At MoleMan, we are a one-stop-shop providing all services from screening and diagnosis, to any necessary surgery or treatment, and all follow up care at the one site. Full body mole checks take just 30 minutes and you’ll be seen by an experienced skin cancer doctor, who will be able to answer any questions you may have and diagnose any concerns on-the-spot. We aim to provide affordable and accessible patient care in a warm, welcoming and relaxed environment.
What happens during an appointment?
During your appointment, your MoleMan skin cancer doctor will check your skin using a handheld dermatoscope (called manual dermoscopy) and will take detailed images of any moles or lesions of concern using a purpose built mole mapping camera (digital dermoscopy). Your doctor can then enlarge these images onto a large screen, allowing very early signs of skin cancer and melanoma to be diagnosed on-the-spot and any recommended treatment to be advised. All images are securely stored for future monitoring and comparison.
Do you have male and female doctors?
Yes, we do. Dr Grant Coe and Dr Daria Kelly. Dr Kelly, our female doctor, is available for appointments on Thursdays from 9.30am to 3.00pm at our Northcote Point clinic.
How long do appointments take?
Full body mole and skin cancer screening is normally completed within 30 minutes with a MoleMan doctor. Any concerning moles or lesions can be identified on the spot and recommended treatment advised.
What do I wear to my appointment?
If they would prefer, patients are advised to wear loose, comfortable clothing, which the doctor can easily work around. You do not need to fully undress for your mole check appointment, wearing something similar to what you might wear to the beach or gym is often ideal.
I’ve got lots of moles, is there a limit to the number of moles you check during a full body mole screening appointment?
What is a skin cancer doctor?
MoleMan’s skin cancer doctors are General Practitioners (GPs) who are trained and focused on the diagnosis and treatment of skin cancer.
Is there any pain involved during a mole check?
No. Screening is undertaken using a light-based handheld lens (called a dermatoscope) and a purpose-built mole mapping camera.
How often should I get my skin checked?
All New Zealanders should get their skin checked annually, particularly those at high risk of skin cancer and melanoma (risk factors listed above).
What if the doctor recommends my mole needs to be removed?
If the doctor is concerned about a mole or lesion, they will inform you during your appointment and then advise recommended next steps, which may include a biopsy, removal of the lesion or another form of treatment ie. freezing.
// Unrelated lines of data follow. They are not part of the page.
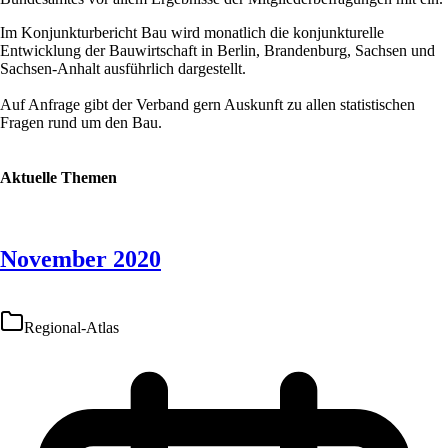
Im Konjunkturbericht Bau wird monatlich die konjunkturelle
Entwicklung der Bauwirtschaft in Berlin, Brandenburg, Sachsen und
Sachsen-Anhalt ausführlich dargestellt.
Auf Anfrage gibt der Verband gern Auskunft zu allen statistischen
Fragen rund um den Bau.
Aktuelle Themen
November 2020
Regional-Atlas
Your doctor can advise next steps and a quote for the treatment, if necessary, on the day.
When do I get the results of a biopsy or skin cancer surgery?
Normally lab results take about seven days and your doctor will call you once he or she has received them.
How do I book an appointment?
By calling 09 480 6416 / 0800 DR MOLE (376 653) or via our online booking form.
How much does a mole screening appointment cost?
Initial full body mole screening consultations cost $150 inc. GST. Follow up mole screening consultations (within two years of your last full body check appointment) are $120 inc. GST.
Can I bring my records from other healthcare providers with me?
Do I need a referral from my GP?
No. MoleMan is a direct access clinic, meaning that you do not need a referral from a GP or healthcare provider.
Will my health insurance cover screening and/or surgery?
MoleMan's Dr Grant Coe is an affiliated provider to Southern Cross for skin cancer surgery and selected services, however it is always best to check with your insurer first as policies between insurance providers can differ.
Once I’ve been for an initial consultation, what does it cost for my next mole screening consultation?
Initial full body mole screening consultations cost $150 inc GST and then follow up full body mole screening consultations (annual checks are recommended) are $120 inc. GST.
Do you have a cancellation policy?
Yes. All appointments cancelled or postponed less than 24 hours prior to the confirmed appointment time will incur a 50% late cancellation fee.